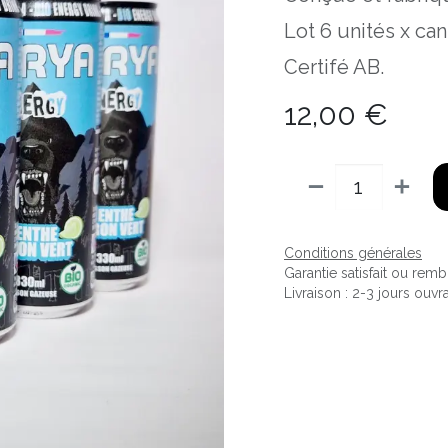
Lot 6 unités x ca
Certifé AB.
12,00
€
Conditions générales
Garantie satisfait ou rem
Livraison : 2-3 jours ouvr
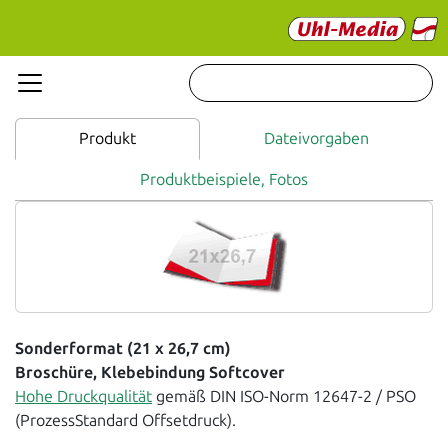
Produkt
Dateivorgaben
Produktbeispiele, Fotos
Sonderformat (21 x 26,7 cm)
Broschüre, Klebebindung Softcover
Hohe Druckqualität
gemäß DIN ISO-Norm 12647-2 / PSO
(ProzessStandard Offsetdruck).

* [WHAT THE EXERCISE ASKS]: Word for word, restate every line of the listing, omitting the pictures.

* [SOLVED EXERCISE]:
Lot 6 unités x ca
Certifé AB.
12,00
€
Conditions générales
Garantie satisfait ou rem
Livraison : 2-3 jours ouvr
Produkt
Dateivorgaben
Produktbeispiele, Fotos
Sonderformat (21 x 26,7 cm)
Broschüre, Klebebindung Softcover
Hohe Druckqualität
gemäß DIN ISO-Norm 12647-2 / PSO
(ProzessStandard Offsetdruck).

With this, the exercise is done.